The research firm’s 21st edition of the Adviser Technology Needs Report found that advisers are demanding greater technology integration for their practices as they consolidate their tech stacks.
Advisers are primarily focused on technology with user-friendly client portals and improved reporting for non-custodial assets, with larger practices, especially those with five or more advisers, more inclined to increase their technology budget for these benefits.
The report found that advisers, on average, are spending $37,000 on technology per year but are planning to increase spending by 6 per cent to $39,000. Larger practices are also planning to boost their spending by 8 per cent, to $91,000 per annum.
Speaking on the findings, Ludovic Sevestre, associate research director at Investment Trends, said platform providers need to remain flexible to utilise future technological advancements and the needs of advisers and their clients.
“Advisers recognise the need for seamless integration across their technology platforms to enhance client experience and operational efficiency.
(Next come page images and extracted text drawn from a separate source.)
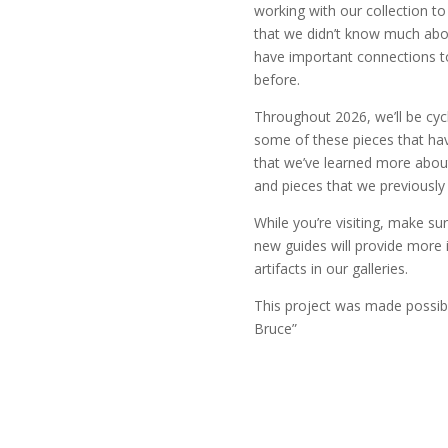
working with our collection t
that we didn’t know much abou
have important connections to
before.
Throughout 2026, we’ll be cyc
some of these pieces that hav
that we’ve learned more about, 
and pieces that we previously
While you’re visiting, make su
new guides will provide more
artifacts in our galleries.
This project was made possi
Bruce”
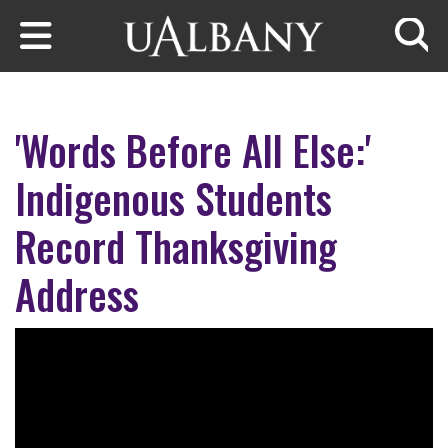
Skip to main content
Searc
'Words Before All Else:'
Indigenous Students
Record Thanksgiving
Address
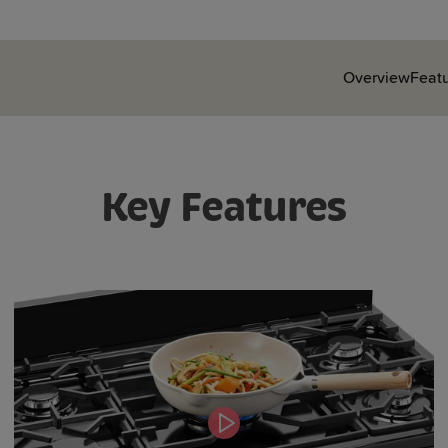
Overview
Feat
Key Features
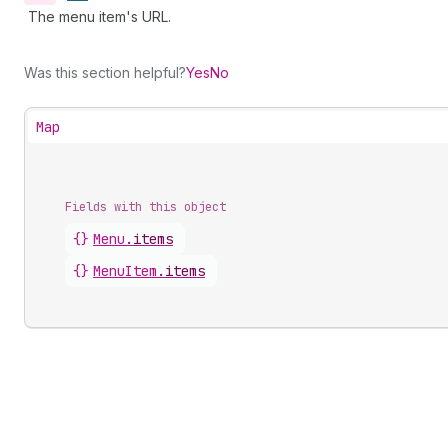
The menu item's URL.
Was this section helpful?
Yes
No
Map
Fields with this object
{}
Menu
.
items
{}
MenuItem
.
items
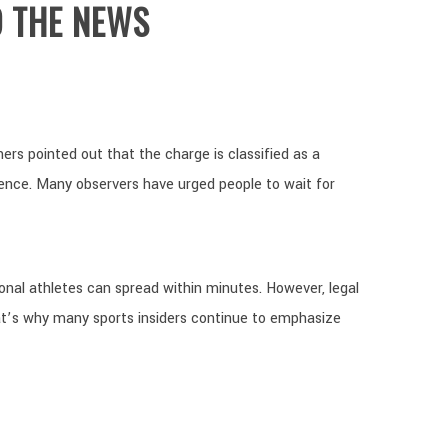
O THE NEWS
ers pointed out that the charge is classified as a
lence. Many observers have urged people to wait for
sional athletes can spread within minutes. However, legal
t’s why many sports insiders continue to emphasize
This integration is crucial for delivering accurate financial advice, allowing advisers to focus on client relationships and planning,” Sevestre said.
“For providers, the opportunity lies in developing systems that adapt to future advancements, driving growth and client satisfaction.”
Cyber security remains a key concern for advisers, with one in five (21 per cent) rating security among the top three most important factors when choosing an investment platform, surpassing brand and education.
While many platforms have implemented security measures, such as multi-factor authentication, anti-malware software, and strong passwords, 36 per cent of advisers still rate their practice’s cyber-readiness below seven out of 10.
Sevestre explained that advisers are concerned about the security of their technology and are leaning towards technology that offers greater protection.
“Security is paramount in protecting client data and maintaining trust. Advisers are increasingly prioritising cyber security in their technology investments, recognising it as a cornerstone of their service offering,” he said.
“Providers who focus on robust security measures will safeguard client information and reinforce their reputation for reliability and trustworthiness, essential for long-term success in the financial advisory sector.”
Looking at how advisers are using AI, the report found that adoption of the technology is on the rise, with 37 per cent of advisers already using AI tools to improve practice efficiency, and a further 43 per cent have expressed interest in the technology, contingent on support for implementation, security, and privacy concerns.
Among those already using AI, the most common uses are for editing (42 per cent) and customer service (33 per cent). These are followed by reporting, 17 per cent, research and modelling, 16 per cent, data analytics, 14 per cent, and practice management, 12 per cent.
The least common areas of use were cyber security (9 per cent), risk management (5 per cent), and investment selection (3 per cent); however, they were still areas of interest, with almost 20 per cent of respondents indicating them as areas in which they wish to see AI advancement.
Sevestre highlighted how advisers are looking to use technology and AI to increase efficiency within their practices.
“AI is transforming the financial advisory landscape by automating routine tasks and providing deeper insights through data analytics. Advisers who embrace AI will be well-positioned to offer more efficient and personalised services to their clients, gaining a competitive edge,” he said.
“Providers that develop AI tools to enhance client interactions and strategic decision making will lead the way in this evolving landscape.”